Wednesday, January 7, 2009

Maureen Likes, You Know, Caroline. Uh, Really.

Oh, one, touching one, reaching out
Touching me, touching you
Oh, sweet Caroline
Good times never seem so good
Oh I've been inclined to believe it never would
-Neil Diamond
(And yes, the song was inspired by her)

Sweet on Caroline
By MAUREEN DOWD
Published: January 6, 2009

The Maureen Dowd we know and love is back and better than ever. Just to show that she hasn’t lost her touch, she touches on her entire bag of tricks to pump up her buddy Caroline Kennedy. Last year, if you were on Maureen’s Christmas gift list, you got a signed copy of Caroline’s A Family Christmas. Us mere mortals had to make due with a cloyingly sweet column about it instead.

But before she endorses Kennedy’s congressional aspirations, Maureen can’t help herself from making a few cheap shots by putting Caroline’s dad's most famous line through the “you know” Filter.
Ask not, you know, what your country can, like, do for you. Ask what you, um, can, you know, do for your country.
And perhaps Maureen is paying tribute to John F. Kennedy as well, because his masterful inauguration address words are the greatest Dowdversion® ever, which only makes Caroline verbal tics that much more painful in contrast to her father's eloquence.


Caroline can use “ums” and “you knows” at a rate exceeding twelve a minute as listeners to a leaked NYT interview can attest. But Maureen says that unless you have a polished silver tongue, don’t go casting the first stone. She cites herself as a similarly awkward public speaker.
I know about “you knows.” I use that verbal crutch myself, a bad habit that develops from shyness and reticence about public speaking.
Later in the column she again clips a phrase from Caroline’s famous father.
I know Caroline Kennedy. She’s smart, cultivated, serious and unpretentious.
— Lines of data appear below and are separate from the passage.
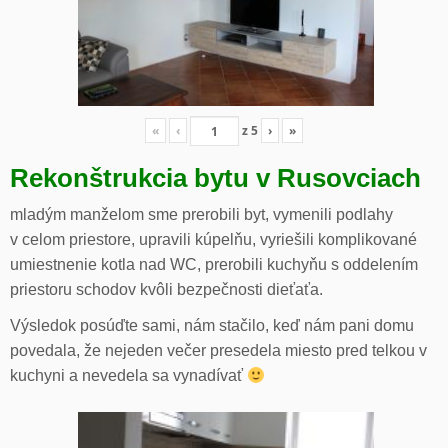
«
‹
z
5
›
»
Rekonštrukcia bytu v Rusovciach
mladým manželom sme prerobili byt, vymenili podlahy
v celom priestore, upravili kúpelňu, vyriešili komplikované
umiestnenie kotla nad WC, prerobili kuchyňu s oddelením
priestoru schodov kvôli bezpečnosti dieťaťa.
Výsledok posúďte sami, nám stačilo, keď nám pani domu
povedala, že nejeden večer presedela miesto pred telkou v
kuchyni a nevedela sa vynadívať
The Senate, shamefully sparse on profiles in courage during Dick Cheney’s reign of terror, would be lucky to get her.
The family connections are the elephant in the room and rather than going for the easy musical theater Camelot allusion, Dowd digs deep into Bullfinch’s to come up with a different mythological family.
I always thought that Caroline and her brother, John, had special magic capital in America because of their heartbreaking roles in the Kennedy House of Atreus.
I’m not sure I would have gone with the Atreidae since according to Wikipedia, intrigue and assassination are the stock in trade of Greek royal families.
Atreus and his twin brother Thyestes were exiled by their father for murdering their half-brother Chrysippus in their desire for the throne of Olympia.
That sort of thing would seem like a touchy subject around the increasingly less crowded tragedy-stricken Kennedy family table.
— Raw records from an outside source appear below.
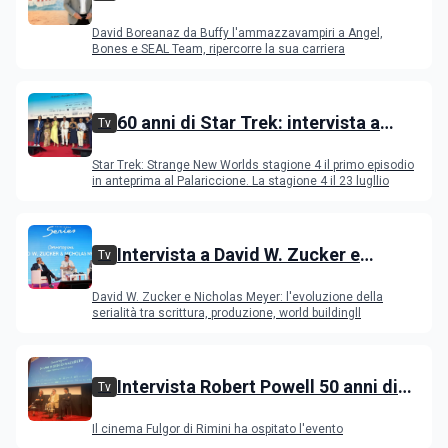
Buffy l'ammazzavampiri a Angel,
David Boreanaz da Buffy l'ammazzavampiri a Angel,
Bones e SEAL Team
Bones e SEAL Team, ripercorre la sua carriera
60 anni di Star Trek: intervista a
Tv
Celia Rose, Jeri Ryan, Rebecca
Star Trek: Strange New Worlds stagione 4 il primo episodio
Romijn, Anson Mount
in anteprima al Palariccione. La stagione 4 il 23 lugllio
Intervista a David W. Zucker e
Tv
Nicholas Meyer, l'evoluzione della
David W. Zucker e Nicholas Meyer: l'evoluzione della
serialità internazionale
serialità tra scrittura, produzione, world buildingll
Intervista Robert Powell 50 anni di
Tv
Gesù di Nazareth: l'attore incontra il
Il cinema Fulgor di Rimini ha ospitato l'evento
pubblico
It’s only about half way down the column that you figure out that Dowd is praising Caroline, not burying her. The sum of her argument seem to be “Meh, you could do worse.”
People are suddenly awfully choosy about who gets to go to the former home of Jesse Helms, Strom Thurmond and Robert Torricelli.
To show that her writing skills haven't atrophied over the holidays, Dowd combine some Alliteration Alert® with a Crossword Puzzle Clue® in some parting shots at the Bush Dynasty.
Although Americans still have enough British in their genes to be drawn to dynasties, W. has no doubt soured the country on scions.
"Scion" being one of her favorite words. She has trotted it out about once a year during the W. Administration. It only seems more frequently, you know.

To make sure you didn’t miss the point, she makes the Kennedy/Bush comparison more pointed.
Congress, which abdicated its oversight role as the Bush crew wrecked the globe and the economy, desperately needs fresh faces and new perspectives, an infusion of class, intelligence and guts.
After a long list of Senatorial legacies that owe their seats to family or fortune or both, she again hammers home that should would rather have a branch of the Kennedys in power than a whole field of Bushes.
It isn’t what your name is. It’s what you do with it. Or, in the case of W., don’t.
And while Maureen's heart seems in the right place, comparing Caroline favorably with Dubya seems like mighty faint praise.

1 comment:

Anonymous said...

"Meh, you could do worse."

I have tremendous respect for Caroline Kennedy, but the country seems to have gone off dynasties for a bit. Even the Jebster senses it. However, as Dowd reminds New Yorkers, Alphonse (Oink, Oink) D'Amato was a huge embarrassment to both a state and a city that is not easily embarrassed. It is possible that the bad memories of Oink, Oink will trump misgivings about political dynasties.